>>>

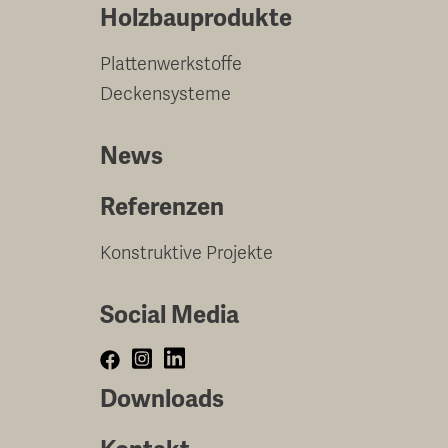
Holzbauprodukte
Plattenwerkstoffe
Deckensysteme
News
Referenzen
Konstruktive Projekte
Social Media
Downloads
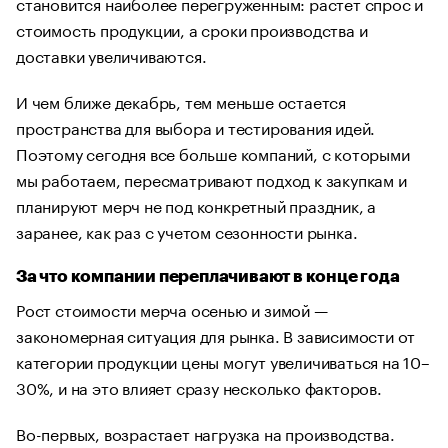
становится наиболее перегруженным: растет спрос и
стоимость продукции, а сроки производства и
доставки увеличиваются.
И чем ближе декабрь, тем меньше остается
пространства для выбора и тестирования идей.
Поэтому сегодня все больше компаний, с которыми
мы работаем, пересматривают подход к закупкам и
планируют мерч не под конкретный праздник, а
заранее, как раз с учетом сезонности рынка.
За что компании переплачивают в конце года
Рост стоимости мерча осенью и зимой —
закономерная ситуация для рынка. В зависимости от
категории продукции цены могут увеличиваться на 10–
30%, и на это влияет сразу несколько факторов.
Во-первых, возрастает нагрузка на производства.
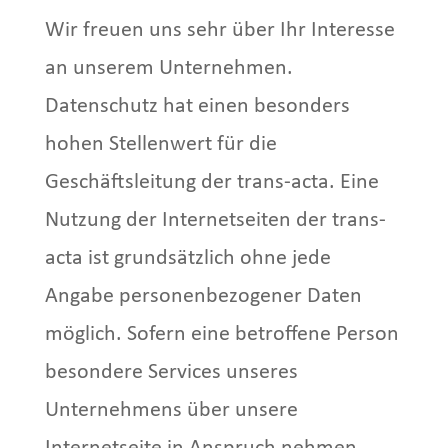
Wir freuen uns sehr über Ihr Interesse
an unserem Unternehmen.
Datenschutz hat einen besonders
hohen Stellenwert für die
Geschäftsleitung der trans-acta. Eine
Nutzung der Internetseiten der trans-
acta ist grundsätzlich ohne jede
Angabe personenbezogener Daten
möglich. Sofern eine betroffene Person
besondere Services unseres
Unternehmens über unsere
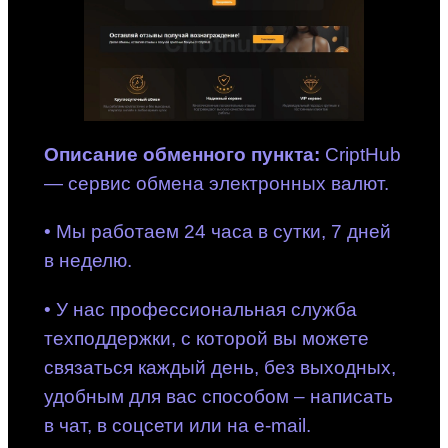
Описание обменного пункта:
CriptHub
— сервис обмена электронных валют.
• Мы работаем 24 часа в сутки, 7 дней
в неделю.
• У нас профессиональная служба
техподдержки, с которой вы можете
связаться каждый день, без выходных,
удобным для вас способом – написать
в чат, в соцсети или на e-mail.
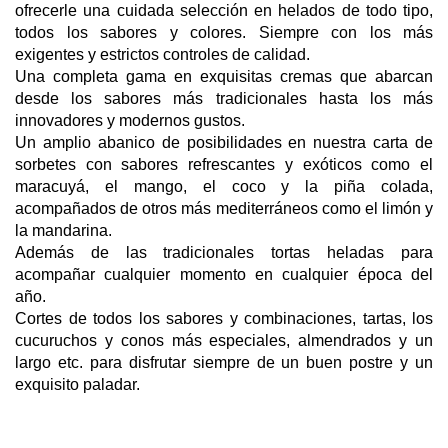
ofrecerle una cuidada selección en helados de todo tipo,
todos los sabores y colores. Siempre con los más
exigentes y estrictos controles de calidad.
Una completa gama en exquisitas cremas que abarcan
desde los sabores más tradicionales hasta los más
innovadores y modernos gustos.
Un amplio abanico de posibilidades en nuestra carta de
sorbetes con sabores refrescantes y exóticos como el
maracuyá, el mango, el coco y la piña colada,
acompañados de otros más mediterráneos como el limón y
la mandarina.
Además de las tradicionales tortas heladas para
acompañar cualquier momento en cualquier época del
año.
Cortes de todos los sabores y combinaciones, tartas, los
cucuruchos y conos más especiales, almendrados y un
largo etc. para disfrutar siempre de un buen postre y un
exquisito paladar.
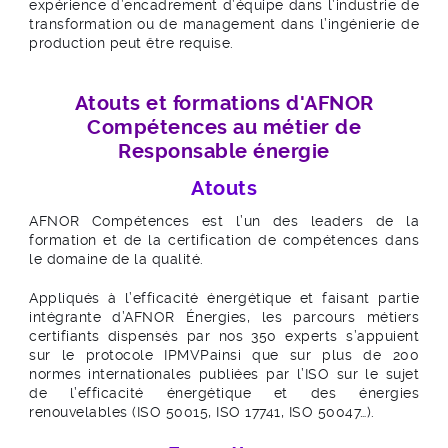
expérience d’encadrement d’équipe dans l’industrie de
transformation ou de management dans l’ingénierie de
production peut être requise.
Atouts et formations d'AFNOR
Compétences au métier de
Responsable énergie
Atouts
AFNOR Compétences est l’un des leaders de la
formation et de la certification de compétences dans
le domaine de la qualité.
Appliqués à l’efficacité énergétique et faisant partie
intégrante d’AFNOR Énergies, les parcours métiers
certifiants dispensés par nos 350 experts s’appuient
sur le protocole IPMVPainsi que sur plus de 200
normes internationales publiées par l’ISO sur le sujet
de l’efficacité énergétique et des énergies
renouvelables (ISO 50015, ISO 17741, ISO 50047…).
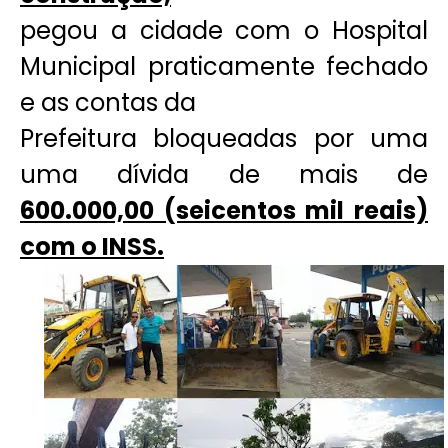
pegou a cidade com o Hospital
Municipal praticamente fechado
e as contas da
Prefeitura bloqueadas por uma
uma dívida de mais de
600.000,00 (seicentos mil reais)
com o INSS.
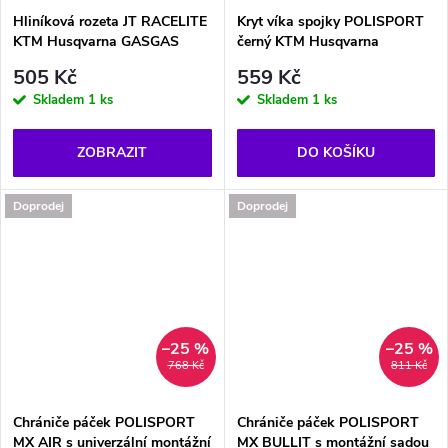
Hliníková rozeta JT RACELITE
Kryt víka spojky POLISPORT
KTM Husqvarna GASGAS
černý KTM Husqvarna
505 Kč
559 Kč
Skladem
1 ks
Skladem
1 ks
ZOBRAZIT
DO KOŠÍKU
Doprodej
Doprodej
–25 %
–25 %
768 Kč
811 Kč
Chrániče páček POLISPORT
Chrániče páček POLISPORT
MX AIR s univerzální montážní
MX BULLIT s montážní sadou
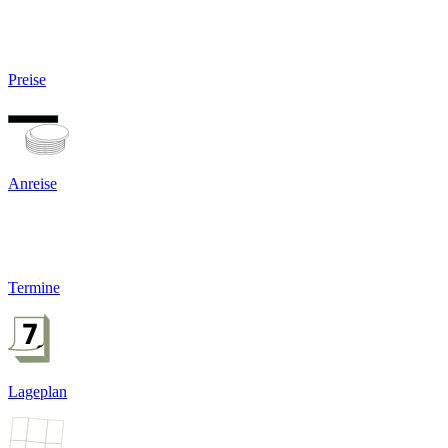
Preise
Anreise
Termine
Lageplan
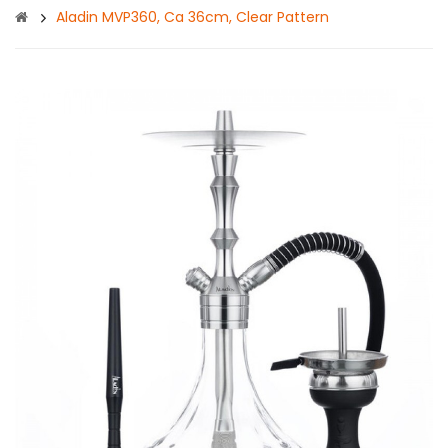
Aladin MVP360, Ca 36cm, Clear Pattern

<<<

WHAT THE TASK REQUIRES ::
The answer must match the entries above line for line, with the pictures dropped.

EXERCISE RESULT ::
Holzbauprodukte
Plattenwerkstoffe
Deckensysteme
News
Referenzen
Konstruktive Projekte
Social Media
Downloads
становится наиболее перегруженным: растет спрос и
стоимость продукции, а сроки производства и
доставки увеличиваются.
И чем ближе декабрь, тем меньше остается
пространства для выбора и тестирования идей.
Поэтому сегодня все больше компаний, с которыми
мы работаем, пересматривают подход к закупкам и
планируют мерч не под конкретный праздник, а
заранее, как раз с учетом сезонности рынка.
За что компании переплачивают в конце года
Рост стоимости мерча осенью и зимой —
закономерная ситуация для рынка. В зависимости от
категории продукции цены могут увеличиваться на 10–
30%, и на это влияет сразу несколько факторов.
Во-первых, возрастает нагрузка на производства.
Wir freuen uns sehr über Ihr Interesse
an unserem Unternehmen.
Datenschutz hat einen besonders
hohen Stellenwert für die
Geschäftsleitung der trans-acta. Eine
Nutzung der Internetseiten der trans-
acta ist grundsätzlich ohne jede
Angabe personenbezogener Daten
möglich. Sofern eine betroffene Person
besondere Services unseres
Unternehmens über unsere
Описание обменного пункта:
CriptHub
— сервис обмена электронных валют.
• Мы работаем 24 часа в сутки, 7 дней
в неделю.
• У нас профессиональная служба
техподдержки, с которой вы можете
связаться каждый день, без выходных,
удобным для вас способом – написать
в чат, в соцсети или на e-mail.
ofrecerle una cuidada selección en helados de todo tipo,
todos los sabores y colores. Siempre con los más
exigentes y estrictos controles de calidad.
Una completa gama en exquisitas cremas que abarcan
desde los sabores más tradicionales hasta los más
innovadores y modernos gustos.
Un amplio abanico de posibilidades en nuestra carta de
sorbetes con sabores refrescantes y exóticos como el
maracuyá, el mango, el coco y la piña colada,
acompañados de otros más mediterráneos como el limón y
la mandarina.
Además de las tradicionales tortas heladas para
acompañar cualquier momento en cualquier época del
año.
Cortes de todos los sabores y combinaciones, tartas, los
cucuruchos y conos más especiales, almendrados y un
largo etc. para disfrutar siempre de un buen postre y un
exquisito paladar.
expérience d’encadrement d’équipe dans l’industrie de
transformation ou de management dans l’ingénierie de
production peut être requise.
Atouts et formations d'AFNOR
Compétences au métier de
Responsable énergie
Atouts
AFNOR Compétences est l’un des leaders de la
formation et de la certification de compétences dans
le domaine de la qualité.
Appliqués à l’efficacité énergétique et faisant partie
intégrante d’AFNOR Énergies, les parcours métiers
certifiants dispensés par nos 350 experts s’appuient
sur le protocole IPMVPainsi que sur plus de 200
normes internationales publiées par l’ISO sur le sujet
de l’efficacité énergétique et des énergies
renouvelables (ISO 50015, ISO 17741, ISO 50047…).
pegou a cidade com o Hospital
Municipal praticamente fechado
e as contas da
Prefeitura bloqueadas por uma
uma dívida de mais de
600.000,00 (seicentos mil reais)
com o INSS.
Hliníková rozeta JT RACELITE
Kryt víka spojky POLISPORT
KTM Husqvarna GASGAS
černý KTM Husqvarna
505 Kč
559 Kč
Skladem
1 ks
Skladem
1 ks
ZOBRAZIT
DO KOŠÍKU
Doprodej
Doprodej
–25 %
–25 %
768 Kč
811 Kč
Chrániče páček POLISPORT
Chrániče páček POLISPORT
MX AIR s univerzální montážní
MX BULLIT s montážní sadou
Preise
Anreise
Termine
Lageplan
Aladin MVP360, Ca 36cm, Clear Pattern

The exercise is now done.